|Google Scholar (GS) is a freely-accessible academic search engine that indexes academic literature from a wide range of disciplines, document types, and languages. Unlike Web of Science (WoS) and Scopus, which have a selective approach to document indexing (they only index documents published in certain venues), GS follows an inclusive approach. Apart from being the most frequently used tool by researchers to find scholarly information, what made GS stand out was that it builds its own citation graph by processing the references at the end of each document and matching them to documents already identified in their index. These citation counts are now widely consulted by researchers, because up to the point when GS was launched (2004), the main citation index (WoS) was only accessible via subscription. In subsequent years, GS launched several services based on data from its document base: Google Scholar Citations (an author profile service), Google Scholar Metrics (a journal ranking service), and GSCP (a short-lived service that listed highly-cited documents).
Despite its opacity (not much information on the coverage is available officially) and lack of native data exporting capabilities, many studies have tried to analyse the main characteristics of GS, and compare it to WoS and Scopus. These studies show that GS has a much more comprehensive coverage, especially in Arts, Humanities, and Social Sciences (AHSS), although GS also presents errors and limitations that other citation indexes do not have.
The general goal of this thesis was to explore whether it is feasible and sustainable to re-use data available in GS to generate data products or tools of a bibliometric nature that provide functionalities that GS does not provide. In order to do this, we followed two approaches that have ran side by side.
In our first approach, we endeavored to carry out studies that analysed the general characteristics of Google Scholar as a source of data: its strengths and weaknesses related to size, coverage, errors, bibliometric indicators. In order to do this, we analysed the characteristics of various of samples of GS data (the largest samples of GS data analysed to date), in some cases benchmarking it against the data available in WoS or Scopus.
The studies that resulted from this first approach show that GS has an extensive coverage of academic documents. Its coverage includes most of the documents covered in the multidisciplinary citation databases WoS and Scopus, as well as theses, dissertations, books, conference papers, and other unpublished materials (preprints, reports). Spearman correlation coefficients of citation counts between GS and WoS, or between GS and Scopus are generally very high. Thus, if GS is used for research evaluations then its data would be unlikely to produce large changes in the results, despite the additional citations found. It is also shown that, despite the limitations to control which documents are returned for a query, it is possible to identify in GS the most highly-cited documents in a given discipline, given how GS generally presents documents with high citation counts first. Even when considering only highly-cited documents, GS appears to have a more extensive coverage than GS or Scopus, especially in the areas of AHSS.

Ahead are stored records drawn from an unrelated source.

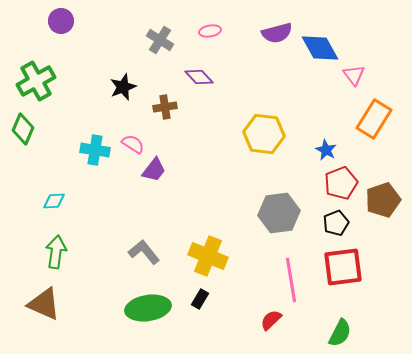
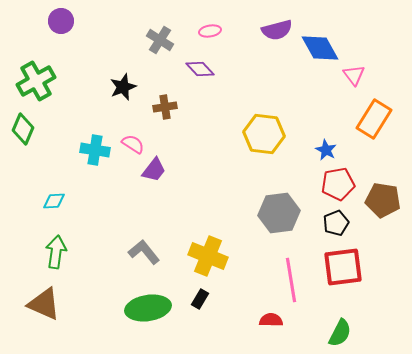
purple semicircle: moved 3 px up
purple diamond: moved 1 px right, 8 px up
red pentagon: moved 3 px left, 1 px down; rotated 12 degrees clockwise
brown pentagon: rotated 28 degrees clockwise
red semicircle: rotated 45 degrees clockwise
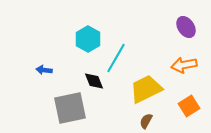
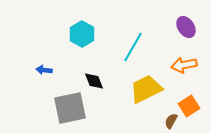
cyan hexagon: moved 6 px left, 5 px up
cyan line: moved 17 px right, 11 px up
brown semicircle: moved 25 px right
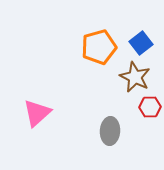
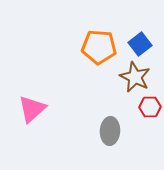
blue square: moved 1 px left, 1 px down
orange pentagon: rotated 20 degrees clockwise
pink triangle: moved 5 px left, 4 px up
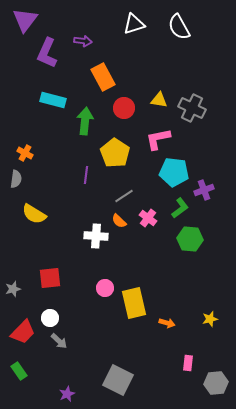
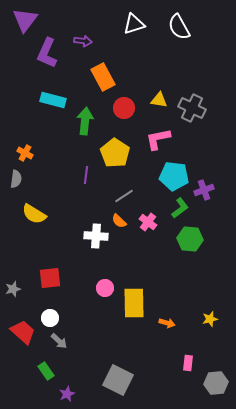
cyan pentagon: moved 4 px down
pink cross: moved 4 px down
yellow rectangle: rotated 12 degrees clockwise
red trapezoid: rotated 92 degrees counterclockwise
green rectangle: moved 27 px right
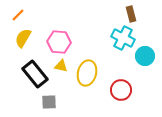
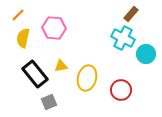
brown rectangle: rotated 56 degrees clockwise
yellow semicircle: rotated 18 degrees counterclockwise
pink hexagon: moved 5 px left, 14 px up
cyan circle: moved 1 px right, 2 px up
yellow triangle: rotated 24 degrees counterclockwise
yellow ellipse: moved 5 px down
gray square: rotated 21 degrees counterclockwise
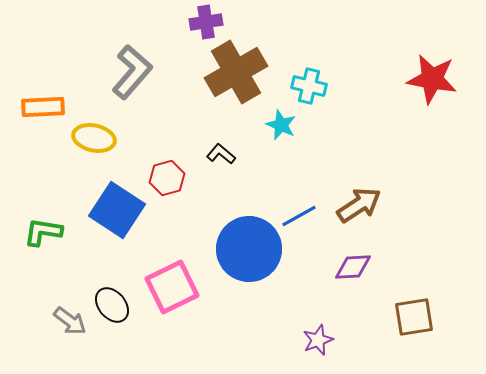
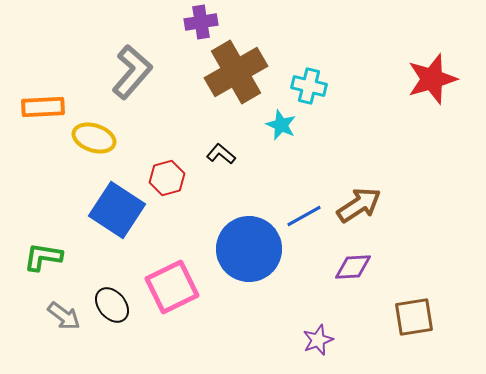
purple cross: moved 5 px left
red star: rotated 27 degrees counterclockwise
yellow ellipse: rotated 6 degrees clockwise
blue line: moved 5 px right
green L-shape: moved 25 px down
gray arrow: moved 6 px left, 5 px up
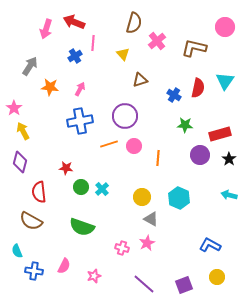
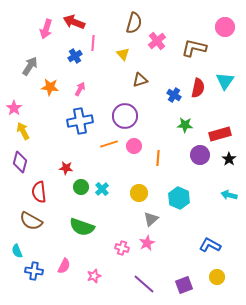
yellow circle at (142, 197): moved 3 px left, 4 px up
gray triangle at (151, 219): rotated 49 degrees clockwise
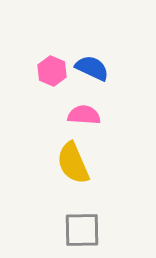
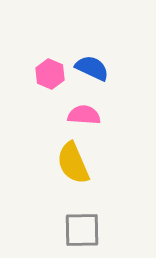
pink hexagon: moved 2 px left, 3 px down
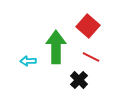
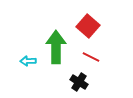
black cross: moved 2 px down; rotated 12 degrees counterclockwise
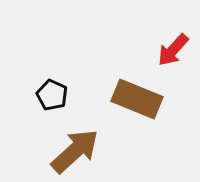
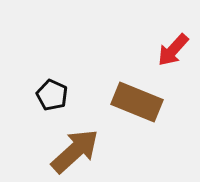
brown rectangle: moved 3 px down
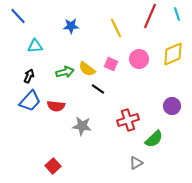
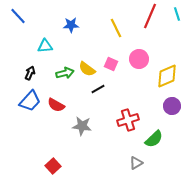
blue star: moved 1 px up
cyan triangle: moved 10 px right
yellow diamond: moved 6 px left, 22 px down
green arrow: moved 1 px down
black arrow: moved 1 px right, 3 px up
black line: rotated 64 degrees counterclockwise
red semicircle: moved 1 px up; rotated 24 degrees clockwise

In our second approach, we tested the knowledge obtained in the previous studies in practical real-life situations. These projects took the form of tailored web applications built for a variety of purposes, and open to everyone. The applications display data extracted from Google Scholar (and sometimes also other services) in ways that the native GS, GSC and GSM interfaces do not, thus expanding the range of ways in which users can interact with this information. Three different types of prototype applications were developed and are presented here. The first application presents journal-level bibliometric indicators for a large collection of journals in the Arts, Humanities, and Social Sciences (AHSS): Journal Scholar Metrics (http://www.journal-scholar-metrics.infoec3.es). The second application presents data from a specific academic community at various levels of aggregation (author-, document-, journal-, and publisher-level), combining data not only from GS but from other sources: Scholar Mirrors (http://www.scholar-mirrors.infoec3.es). In the third application, a large sample of data from GS is used to analyse Open Access levels by country, subject category, journal, and publication year. Lastly, we describe the work carried out so far for a fourth, more ambitious application capable of displaying information about all researchers working in Spain with a public GS profile.
For the second approach, a new methodology was developed which allowed us to combine information from several scholarly sources: the MADAP method (Multifaceted Analysis of Disciplines through Academic Profiles). The data extracted using this method allowed us to compare a large number of author-level bibliometric indicators from various sources. Author-level indicators in GS (all based on citations) correlated well with other production and citation-based indicators from ResearchGate and ResearcherID, and also with Mendeley’s “Reader” indicator. On the other hand, GS indicators did not correlate well with conectivity-based metrics (followers).
The results of this thesis consistently find that GS data, and especially its citation data, can be useful for bibliometric analyses. Nevertheless, throughout all the analyses that have been performed, it has also become clear that there are important limitations that have to be considered when deciding whether to use data from GS for these purposes. Many of these limitations arise from the desire to use this tool for a purpose that falls outside the original scope intended by its creators, and the errors are derived from completely automated processing of documents from a great variety of sources and in a great variety of formats.